Excerpted data:
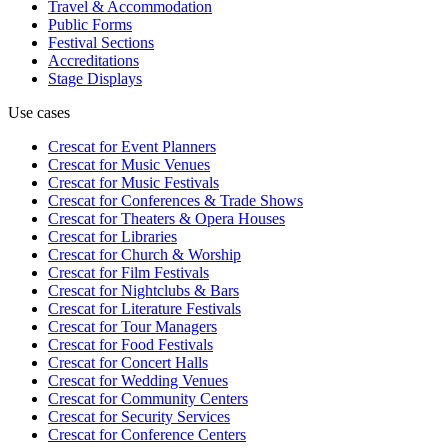
Travel & Accommodation
Public Forms
Festival Sections
Accreditations
Stage Displays
Use cases
Crescat for
Event Planners
Crescat for
Music Venues
Crescat for
Music Festivals
Crescat for
Conferences & Trade Shows
Crescat for
Theaters & Opera Houses
Crescat for
Libraries
Crescat for
Church & Worship
Crescat for
Film Festivals
Crescat for
Nightclubs & Bars
Crescat for
Literature Festivals
Crescat for
Tour Managers
Crescat for
Food Festivals
Crescat for
Concert Halls
Crescat for
Wedding Venues
Crescat for
Community Centers
Crescat for
Security Services
Crescat for
Conference Centers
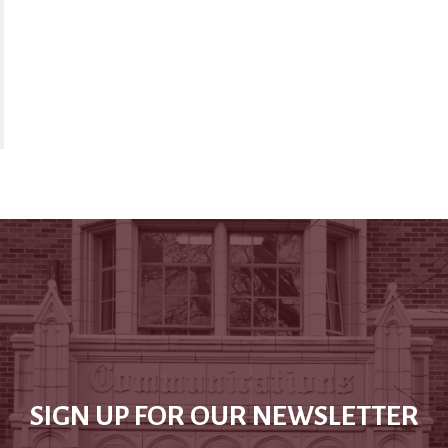
SIGN UP FOR OUR NEWSLETTER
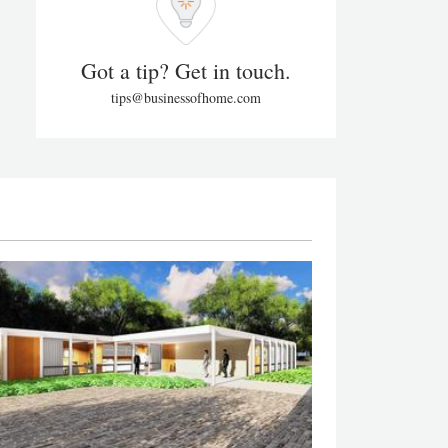
Got a tip? Get in touch.
tips@businessofhome.com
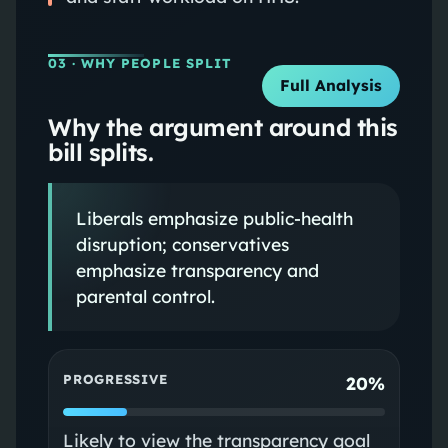
03
· WHY PEOPLE SPLIT
Full Analysis
Why the argument around this
bill splits.
Liberals emphasize public‑health
disruption; conservatives
emphasize transparency and
parental control.
PROGRESSIVE
20%
Likely to view the transparency goal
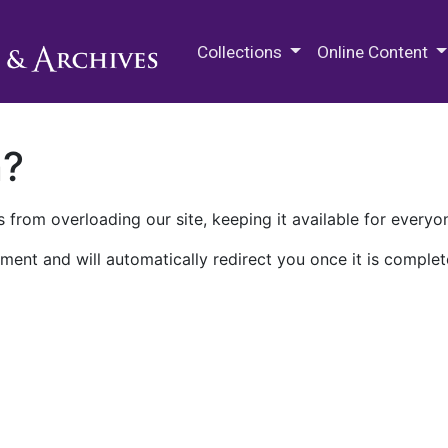
M.E. Grenander Department of
Collections
Online Content
n?
 from overloading our site, keeping it available for everyo
ment and will automatically redirect you once it is complet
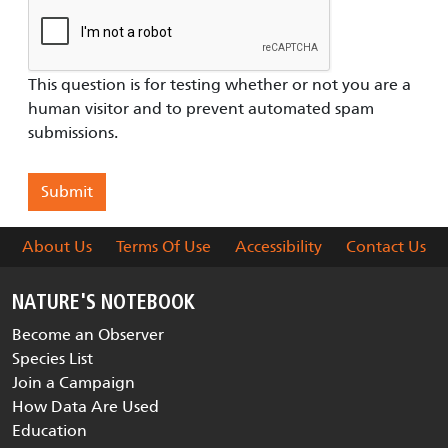
This question is for testing whether or not you are a
human visitor and to prevent automated spam
submissions.
About Us
Terms Of Use
Accessibility
Contact Us
NATURE'S NOTEBOOK
Become an Observer
Species List
Join a Campaign
How Data Are Used
Education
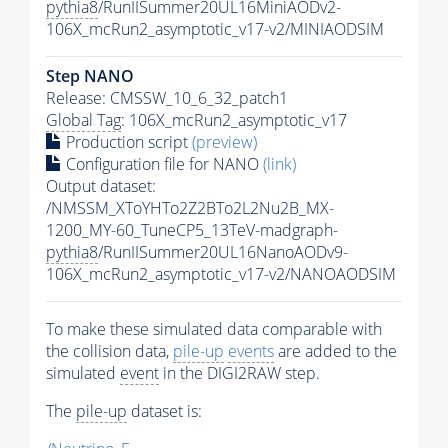
pythia8
/RunIISummer20UL16MiniAODv2-
106X_mcRun2_asymptotic_v17-v2/MINIAODSIM
Step NANO
Release: CMSSW_10_6_32_patch1
Global Tag
: 106X_mcRun2_asymptotic_v17
Production script
(preview)
Configuration file for NANO
(link)
Output dataset:
/NMSSM_XToYHTo2Z2BTo2L2Nu2B_MX-
1200_MY-60_TuneCP5_13TeV-madgraph-
pythia8
/RunIISummer20UL16NanoAODv9-
106X_mcRun2_asymptotic_v17-v2/NANOAODSIM
To make these simulated data comparable with
the collision data,
pile-up
events
are added to the
simulated
event
in the DIGI2RAW step.
The
pile-up
dataset is:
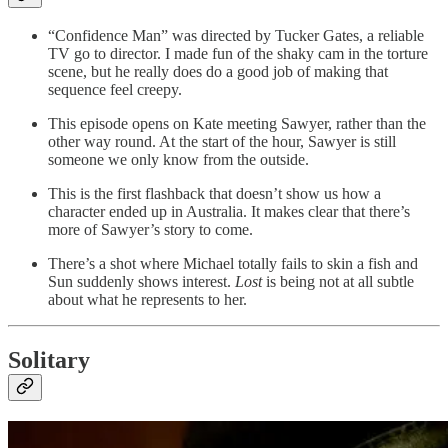
“Confidence Man” was directed by Tucker Gates, a reliable
TV go to director. I made fun of the shaky cam in the torture
scene, but he really does do a good job of making that
sequence feel creepy.
This episode opens on Kate meeting Sawyer, rather than the
other way round. At the start of the hour, Sawyer is still
someone we only know from the outside.
This is the first flashback that doesn’t show us how a
character ended up in Australia. It makes clear that there’s
more of Sawyer’s story to come.
There’s a shot where Michael totally fails to skin a fish and
Sun suddenly shows interest.
Lost
is being not at all subtle
about what he represents to her.
Solitary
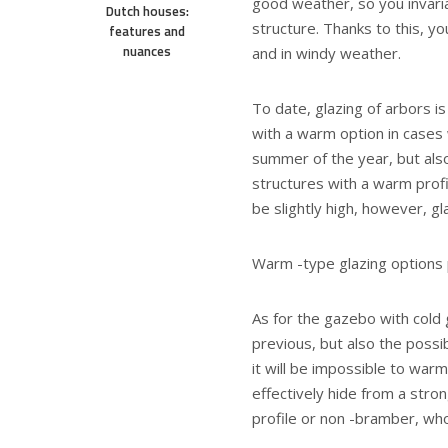
good weather, so you invaria
Dutch houses:
structure. Thanks to this, y
features and
nuances
and in windy weather.
To date, glazing of arbors i
with a warm option in cases 
summer of the year, but also
structures with a warm profi
be slightly high, however, g
Warm -type glazing options
As for the gazebo with cold g
previous, but also the possi
it will be impossible to warm
effectively hide from a stron
profile or non -bramber, who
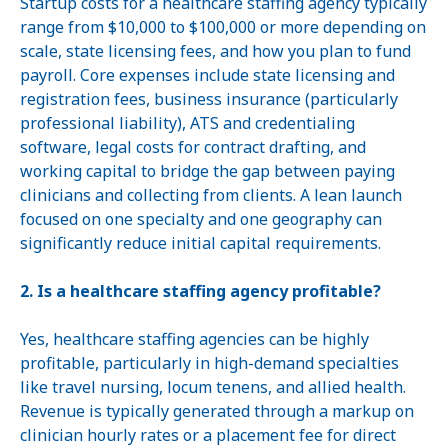
Startup costs for a healthcare staffing agency typically
range from $10,000 to $100,000 or more depending on
scale, state licensing fees, and how you plan to fund
payroll. Core expenses include state licensing and
registration fees, business insurance (particularly
professional liability), ATS and credentialing
software, legal costs for contract drafting, and
working capital to bridge the gap between paying
clinicians and collecting from clients. A lean launch
focused on one specialty and one geography can
significantly reduce initial capital requirements.
2. Is a healthcare staffing agency profitable?
Yes, healthcare staffing agencies can be highly
profitable, particularly in high-demand specialties
like travel nursing, locum tenens, and allied health.
Revenue is typically generated through a markup on
clinician hourly rates or a placement fee for direct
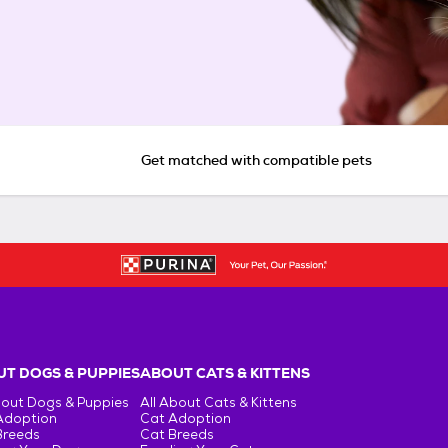
Get matched with compatible pets
T DOGS & PUPPIES
ABOUT CATS & KITTENS
bout Dogs & Puppies
All About Cats & Kittens
Adoption
Cat Adoption
Breeds
Cat Breeds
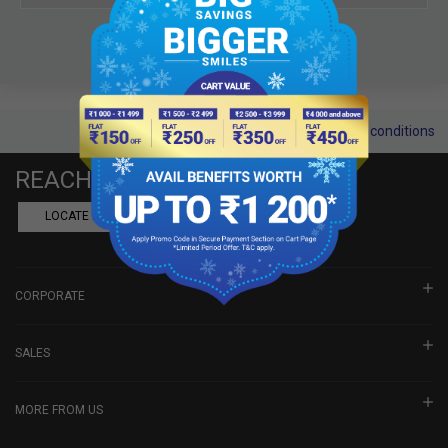
Terms and conditions
REACH US
LOCATE A DEALER
BOOK SHOWROOM VISIT
CORPORATE
SALES
MORE FROM US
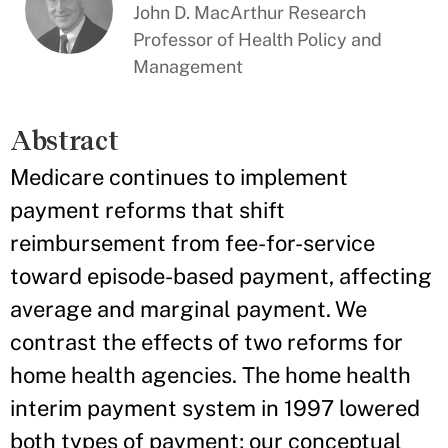
John D. MacArthur Research
Professor of Health Policy and
Management
Abstract
Medicare continues to implement
payment reforms that shift
reimbursement from fee-for-service
toward episode-based payment, affecting
average and marginal payment. We
contrast the effects of two reforms for
home health agencies. The home health
interim payment system in 1997 lowered
both types of payment; our conceptual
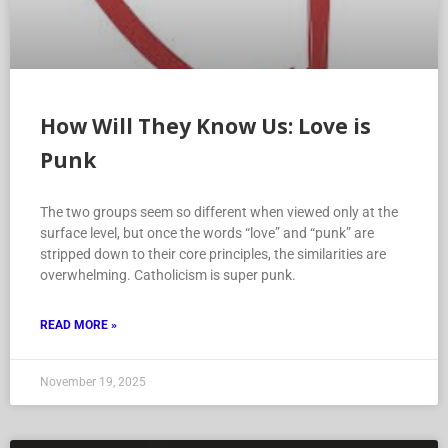
How Will They Know Us: Love is
Punk
The two groups seem so different when viewed only at the
surface level, but once the words “love” and “punk” are
stripped down to their core principles, the similarities are
overwhelming. Catholicism is super punk.
READ MORE »
November 19, 2025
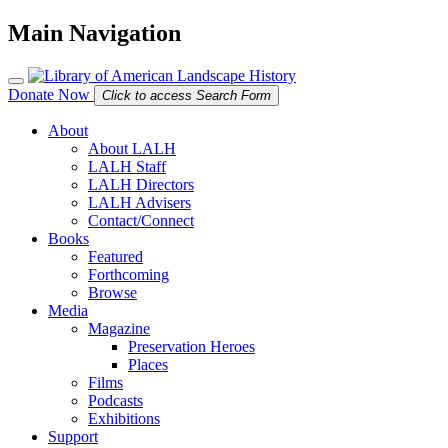
Main Navigation
Donate Now
Click to access Search Form
About
About LALH
LALH Staff
LALH Directors
LALH Advisers
Contact/Connect
Books
Featured
Forthcoming
Browse
Media
Magazine
Preservation Heroes
Places
Films
Podcasts
Exhibitions
Support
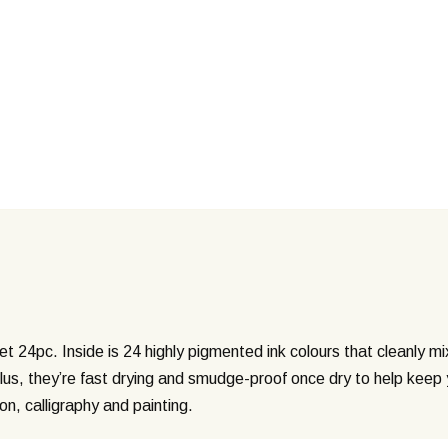
Set 24pc. Inside is 24 highly pigmented ink colours that cleanly m
Plus, they’re fast drying and smudge-proof once dry to help keep 
tion, calligraphy and painting.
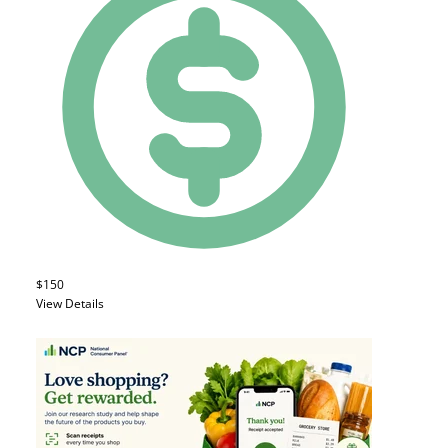
$150
View Details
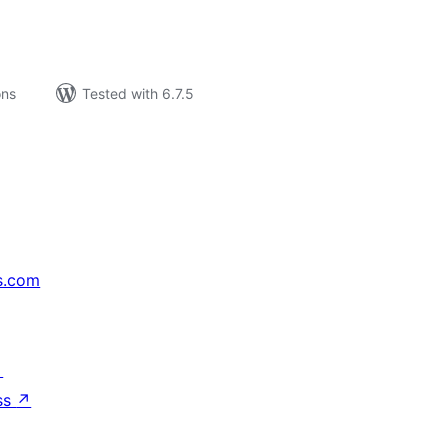
ons
Tested with 6.7.5
s.com
↗
ss
↗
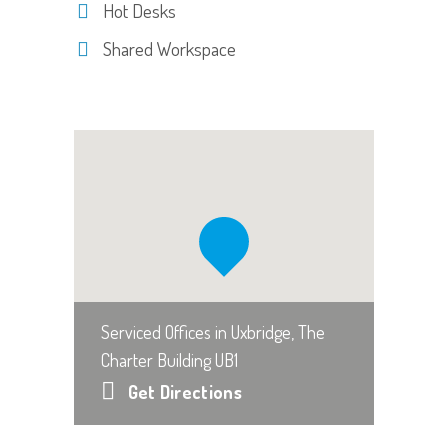
Hot Desks
Shared Workspace
Serviced Offices in Uxbridge, The
Charter Building UB1
Get Directions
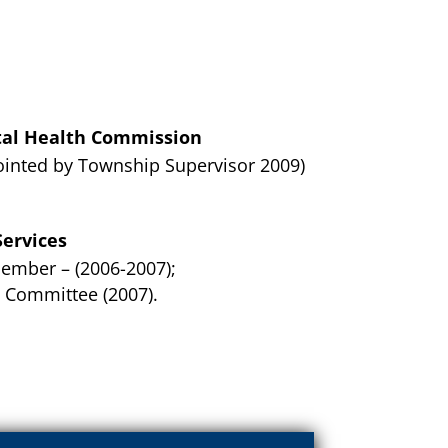
al Health Commission
nted by Township Supervisor 2009)
ervices
ember – (2006-2007);
 Committee (2007).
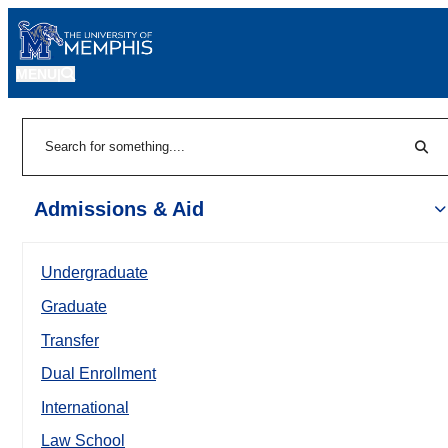
MENU
|
Sear
Search
Admissions & Aid
Undergraduate
Graduate
Transfer
Dual Enrollment
International
Law School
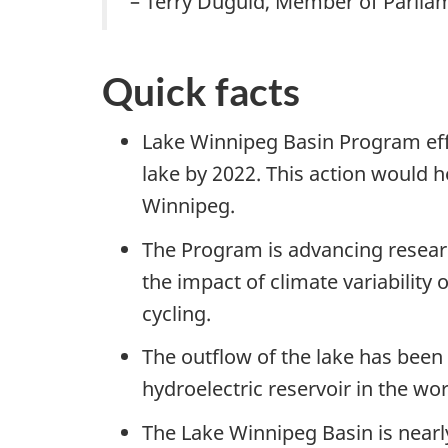
– Terry Duguid, Member of Parlia
Quick facts
Lake Winnipeg Basin Program eff
lake by 2022. This action would 
Winnipeg.
The Program is advancing researc
the impact of climate variability
cycling.
The outflow of the lake has been
hydroelectric reservoir in the wor
The Lake Winnipeg Basin is near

Task statement:
Look through the records for the word "Centers". Every line that has it should be copied.

Exercise solution:
Community Centers
Conference Centers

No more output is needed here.